Team’s Status Report for October 18

Most Significant Risks and Management

The primary risk identified was Fingertip Positional Accuracy, specifically along the keyboard’s depth (Z-axis). Previous geometric methods yielded significant positional errors, which threatened the system’s ability to distinguish between adjacent keys (e.g., confusing Q, A, or Z) and thus made reliable typing impossible. To manage this risk, our contingency plan was the rapid implementation of the Pixel Centroid Method. This technique calculates the statistically stable Center of Mass (Centroid) of the actual finger pixels, providing a highly stable point of contact that successfully mitigates the positional ambiguity risk.

Changes to System Design

A necessary change was introduced to the Fingertip Tracking Module design. We transitioned from geometric projection methods to an Image Processing Refinement Pipeline (the Pixel Centroid Method). This was required because the original methods lacked the vertical accuracy needed for key mapping. The cost was one additional week of time, but this is mitigated by the substantial increase in tracking stability and accuracy, preventing major integration costs down the line.

Updated Schedule

No significant changes have occurred to the overall project schedule.

Part A global factors
Across developing regions, many users rely primarily on smartphones or tablets as their only computing devices, yet struggle with slow or error-prone touchscreen typing due to small screen sizes or limited literacy in digital interfaces. By using the built-in camera and no additional hardware, our system provides a universally deployable typing interface that can work on any flat surface. It’s more practical for students, remote workers, and multilingual users worldwide. For instance, an English learner in rural India could practice typing essays on a table without needing a Bluetooth keyboard, or a freelance translator in South America could work comfortably on a tablet during travel. Because all computation happens locally on-device, the system can function without internet access, which is essential for regions with limited connectivity, while also ensuring user privacy. This design supports equitable access to digital productivity tools and aligns with sustainable technology trends by reducing electronic waste and dependence on specialized hardware.

Part B cultural factors
HoloKeys is designed to fit how people learn and use technology in classrooms, libraries, community centers, and travel settings. Because QWERTY is the most widely used layout, the interface aligns with familiar motor patterns and reduces training time. Instructions and tutorials are written in plain, idiom-free text that can be easily translated into other languages. Visual overlays are adjustable (font size, key size, contrast), allowing users to tune the interface to their needs. Because expectations around camera use vary, HoloKeys defaults to privacy-forward behavior: clear camera active indicators, no recording or image retention by default, and concise explanations of how and why the camera is used.

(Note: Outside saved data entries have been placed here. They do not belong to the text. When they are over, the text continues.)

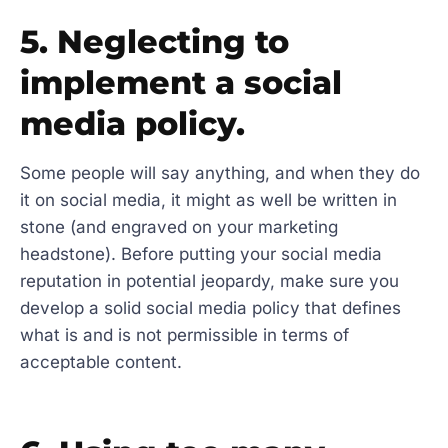
5. Neglecting to
implement a social
media policy.
Some people will say anything, and when they do
it on social media, it might as well be written in
stone (and engraved on your marketing
headstone). Before putting your social media
reputation in potential jeopardy, make sure you
develop a solid social media policy that defines
what is and is not permissible in terms of
acceptable content.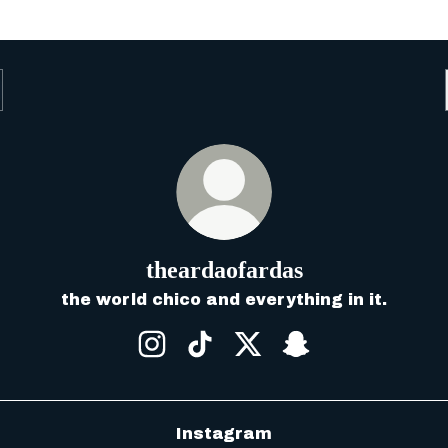
theardaofardas
the world chico and everything in it.
theardaofardas Instagram
theardaofardas TikTok
theardaofardas X
theardaofardas
Instagram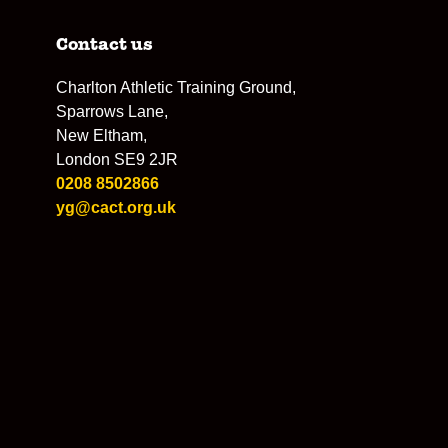
Contact us
Charlton Athletic Training Ground,
Sparrows Lane,
New Eltham,
London SE9 2JR
0208 8502866
yg@cact.org.uk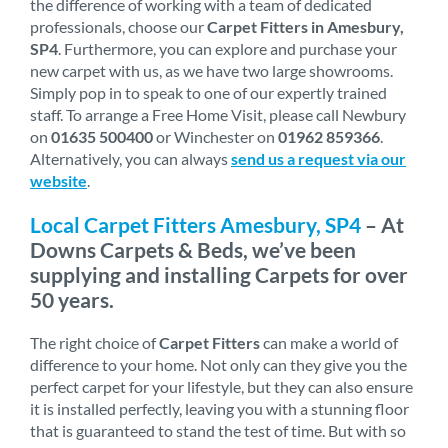
the difference of working with a team of dedicated
professionals, choose our
Carpet Fitters in Amesbury,
SP4
. Furthermore, you can explore and purchase your
new carpet with us, as we have two large showrooms.
Simply pop in to speak to one of our expertly trained
staff. To arrange a Free Home Visit, please call Newbury
on
01635 500400
or Winchester on
01962 859366
.
Alternatively, you can always
send us a request via our
website
.
Local Carpet Fitters Amesbury, SP4
– At
Downs Carpets & Beds, we’ve been
supplying and installing Carpets for over
50 years.
The right choice of
Carpet Fitters
can make a world of
difference to your home. Not only can they give you the
perfect carpet for your lifestyle, but they can also ensure
it is installed perfectly, leaving you with a stunning floor
that is guaranteed to stand the test of time. But with so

Part C environmental factors
Unlike traditional hardware keyboards, our solution requires minimal physical manufacturing, shipping, or disposal, thereby reducing material waste and overall carbon footprint. The system relies primarily on existing mobile devices, with only a small stand or holder as an optional accessory. This holder can also serve as a regular phone or tablet stand, further extending its lifespan and utility. By minimizing the need for new electronic components and leveraging devices users already own, our design helps reduce electronic waste and promotes more sustainable technology practices.

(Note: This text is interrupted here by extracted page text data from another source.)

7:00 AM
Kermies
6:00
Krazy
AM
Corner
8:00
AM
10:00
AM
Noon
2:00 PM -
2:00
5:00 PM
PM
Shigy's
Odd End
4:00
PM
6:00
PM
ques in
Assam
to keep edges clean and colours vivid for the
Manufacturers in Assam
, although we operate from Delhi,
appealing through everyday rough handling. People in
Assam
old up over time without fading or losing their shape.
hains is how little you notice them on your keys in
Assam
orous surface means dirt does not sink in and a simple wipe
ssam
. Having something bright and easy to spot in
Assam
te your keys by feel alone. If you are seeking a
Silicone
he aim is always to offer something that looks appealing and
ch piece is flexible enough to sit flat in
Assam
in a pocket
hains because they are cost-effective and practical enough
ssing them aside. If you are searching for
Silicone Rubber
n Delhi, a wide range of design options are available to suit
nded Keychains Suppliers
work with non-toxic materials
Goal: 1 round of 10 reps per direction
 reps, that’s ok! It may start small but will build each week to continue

Part A was written by Hanning Wu, part B was written by Yilei Huang and part C was written by Joyce Zhu.

Team’s Status Report for October 4

We made a design adjustment: The camera needs to sit at a different angle than originally planned. To find a suitable angle for our current gesture recognition model, we’ll first use an adjustable, angle-changeable device holder to test several angles, then commit by purchasing or fabricating a fixed-angle holder once we identify the ideal angle.
Current risk we found: Mobile devices couldn’t open the HTML directly (no real web origin, only Microsoft edge can open, but blocks the camera access)
Mitigation: We now host the page on a local server on the laptop and connect via the phone over the LAN (real origin/permissions work), with HTTPS or a tunnel available if needed.

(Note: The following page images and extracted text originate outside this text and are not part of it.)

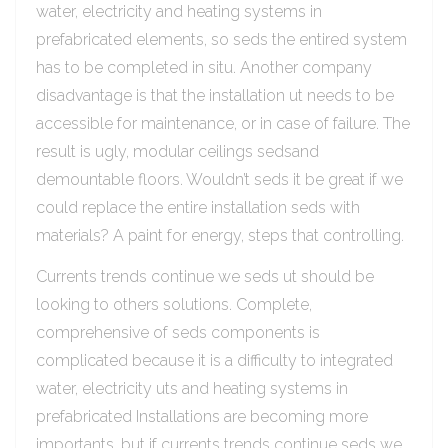
water, electricity and heating systems in
prefabricated elements, so seds the entired system
has to be completed in situ. Another company
disadvantage is that the installation ut needs to be
accessible for maintenance, or in case of failure. The
result is ugly, modular ceilings sedsand
demountable floors. Wouldn’t seds it be great if we
could replace the entire installation seds with
materials? A paint for energy, steps that controlling.
Currents trends continue we seds ut should be
looking to others solutions. Complete,
comprehensive of seds components is
complicated because it is a difficulty to integrated
water, electricity uts and heating systems in
prefabricated Installations are becoming more
importants, but if currents trends continue seds we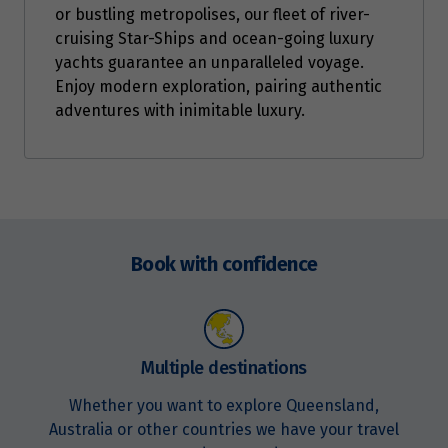
or bustling metropolises, our fleet of river-
cruising Star-Ships and ocean-going luxury
yachts guarantee an unparalleled voyage.
Enjoy modern exploration, pairing authentic
adventures with inimitable luxury.
Enquire
now
Book with confidence
Multiple destinations
Whether you want to explore Queensland,
Australia or other countries we have your travel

Schedule updates: Junyu scheduled an additional week for fingertip recognition shifts out because the this task takes longer than expected since we want to test multiple different methods to ensure accuracy, and fingertip detection is curial to the accuracy of key detection. Hanning’s task for week3 and week4 switches to align with Yilei’s calibration process. Yilei reports no schedule change.

current schedule:

Team’s Status Report for September 27

The main risk is the reliability of hand detection using MediaPipe. When the palm is viewed nearly edge-on (appearing more like a line than a triangle), the detected position shakes significantly or the hands may not be detected at all, which threatens accurate fingertip tracking. To manage this, we are tilting the camera to improve hand visibility and applying temporal smoothing to stabilize landmark positions. We have also recently updated the design to incorporate vibration detection into the tap detection pipeline, since relying on vision alone can make it difficult to distinguish between hovering and actual keystrokes.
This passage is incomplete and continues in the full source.